* [AIM OF THE TASK]: In your copy of the records, include every word exactly and no pictures.

* [DATA SECTION]:
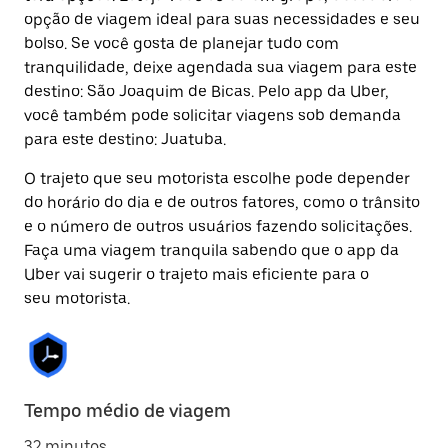
opção de viagem ideal para suas necessidades e seu
bolso. Se você gosta de planejar tudo com
tranquilidade, deixe agendada sua viagem para este
destino: São Joaquim de Bicas. Pelo app da Uber,
você também pode solicitar viagens sob demanda
para este destino: Juatuba.
O trajeto que seu motorista escolhe pode depender
do horário do dia e de outros fatores, como o trânsito
e o número de outros usuários fazendo solicitações.
Faça uma viagem tranquila sabendo que o app da
Uber vai sugerir o trajeto mais eficiente para o
seu motorista.
Tempo médio de viagem
32 minutos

* [REPLY]:
opção de viagem ideal para suas necessidades e seu
bolso. Se você gosta de planejar tudo com
tranquilidade, deixe agendada sua viagem para este
destino: São Joaquim de Bicas. Pelo app da Uber,
você também pode solicitar viagens sob demanda
para este destino: Juatuba.
O trajeto que seu motorista escolhe pode depender
do horário do dia e de outros fatores, como o trânsito
e o número de outros usuários fazendo solicitações.
Faça uma viagem tranquila sabendo que o app da
Uber vai sugerir o trajeto mais eficiente para o
seu motorista.
Tempo médio de viagem
32 minutos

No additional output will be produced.